How I Use LLMs
Author: Andrej Karpathy
Date: February 2025
Video: https://www.youtube.com/watch?v=EWvNQjAaOHw
Source file: raw/llm-use-script.md
A practical companion to Deep Dive into LLMs like ChatGPT. Walks through the LLM ecosystem, demonstrates real use cases with screen-share examples, and distils habits for working effectively with these tools.
What this talk covers
Practical demonstrations organised by capability:
- The LLM ecosystem — ChatGPT, Claude, Gemini, Grok, DeepSeek; Chatbot Arena and SEAL leaderboard.
- How interaction works under the hood — token stream, chat format, context window as working memory.
- Pricing tiers — free vs Plus vs Pro; what you give up at each tier.
- Thinking models — when to use reasoning models vs standard models.
- Tool: internet search — time-sensitive queries, when to trigger search.
- Tool: deep research — multi-search research reports; verifying citations.
- Tool: file uploads — PDFs, books, papers in context.
- Tool: Python interpreter — arithmetic, data analysis, plotting.
- Claude Artifacts — inline rendered apps and Mermaid diagrams.
- Cursor — professional coding with full-codebase context.
- Audio input/output — speech transcription; Advanced Voice Mode.
- NotebookLM — generating custom podcasts from uploaded sources.
- Image input — OCR, medical results, supplement labels.
- Image output — DALL-E, Ideogram.
- Video input/output — point-and-talk on mobile; Sora, Veo 2.
- Memory and Custom Instructions — persistent personalisation.
- Custom GPTs — saved few-shot prompts.
Key concepts and tools
- Context Window — wiping context (new chat) removes working memory; irrelevant tokens can degrade output.
- Thinking Models — RL-trained models that reason before responding; trade speed for accuracy on hard problems.
- Tool Use — web search, Python interpreter, image generation integrated via special tokens.
- Hallucination — even with tools, models can hallucinate; verify citations and check generated code.
- Vibe Coding — narrating requirements to an agent (Cursor/Composer) and letting it write code autonomously.
Key habits distilled
Model hygiene:
- Know what model you are using (check the dropdown).
- Pay for the tier that matches your use — differences are material.
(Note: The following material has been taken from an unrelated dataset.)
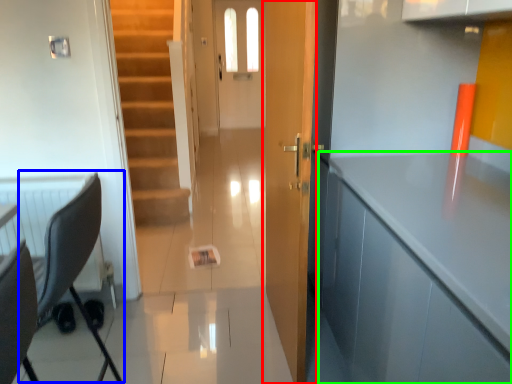 Question: Based on their relative distances, which object is nearer to door (highlighted by a red box)? Choose from swivel chair (highlighted by a blue box) and cabinetry (highlighted by a green box).

Choices:
 (A) swivel chair
 (B) cabinetry

Answer: (B)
- Try the fast model first; escalate to a thinking model if the result seems wrong.
Context hygiene:
- Start a new chat when switching topics.
- For information the model must recall accurately, paste it into the context window — don’t rely on parametric memory.
Tool judgements:
- Use internet search for anything time-sensitive or about rapidly changing information.
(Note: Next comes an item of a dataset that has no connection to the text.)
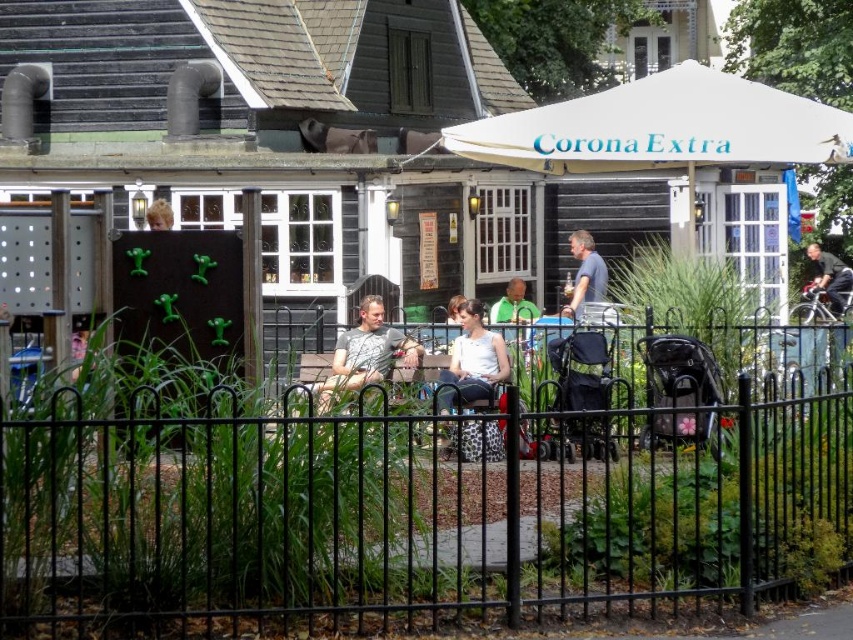 From the picture: You are a visitor standing in front of the black metal fence at center and the white matte tank top at center. Which object is positioned to the right side?

The black metal fence at center is positioned to the right of the white matte tank top at center.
- Use a Python interpreter for arithmetic, analysis, or counting — don’t trust mental arithmetic.
- Use file upload for reading papers or books alongside the model.
Interaction style:
- Few-shot prompts always outperform zero-shot; give examples of input/output format.
- Custom GPTs are saved few-shot prompts — create them for recurring tasks.
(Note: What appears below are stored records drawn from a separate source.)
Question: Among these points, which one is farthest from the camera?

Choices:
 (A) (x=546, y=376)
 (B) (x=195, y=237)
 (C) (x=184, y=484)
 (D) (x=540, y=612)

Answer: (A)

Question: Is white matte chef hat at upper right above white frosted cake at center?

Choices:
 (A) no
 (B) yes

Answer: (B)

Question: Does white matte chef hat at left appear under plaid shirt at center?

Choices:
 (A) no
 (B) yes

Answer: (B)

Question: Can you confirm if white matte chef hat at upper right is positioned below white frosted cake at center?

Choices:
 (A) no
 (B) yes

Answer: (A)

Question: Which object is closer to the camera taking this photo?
- Speak rather than type — faster, and transcription is now reliable.
Verification discipline:
- Read the code generated by Advanced Data Analysis.
- Follow citations from Deep Research reports.
- Ask the model to transcribe image content before relying on what it extracted.
On the LLM Council
Karpathy treats all frontier models as an “LLM Council.” For significant decisions — technical or personal — he asks multiple models and compares. Each model has different strengths; the disagreements are informative.
Relation to other talks
- Technical foundations covered in Deep Dive into LLMs like ChatGPT and Intro to Large Language Models.
- Professional coding with agents expanded in From Vibe Coding to Agentic Engineering.